Problem to solve
Look below. Copy each line that has "taktyczno" in it.

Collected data
======
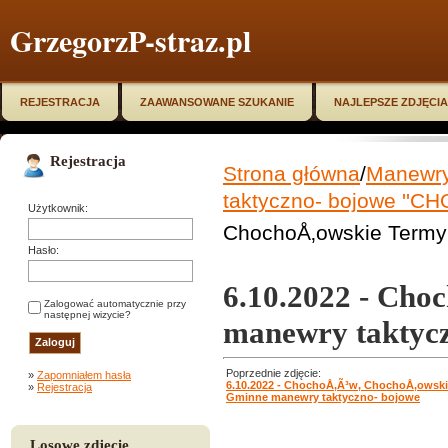
GrzegorzP-straz.pl
REJESTRACJA
ZAAWANSOWANE SZUKANIE
NAJLEPSZE ZDJĘCIA
Rejestracja
Strona główna
/
Manewry,
taktyczno- bojowe ''
Użytkownik:
ChochoÅ‚owskie Termy
Hasło:
6.10.2022 - Cho
Zalogować automatycznie przy
następnej wizycie?
manewry taktyc
Poprzednie zdjęcie:
»
Zapomniałem hasła
6.10.2022 - ChochoÅ‚Ã³w, ChochoÅ‚owski
»
Rejestracja
Gminne manewry taktyczno- bojowe
Losowe zdjęcie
======
Result
taktyczno- bojowe ''
Gminne manewry taktyczno- bojowe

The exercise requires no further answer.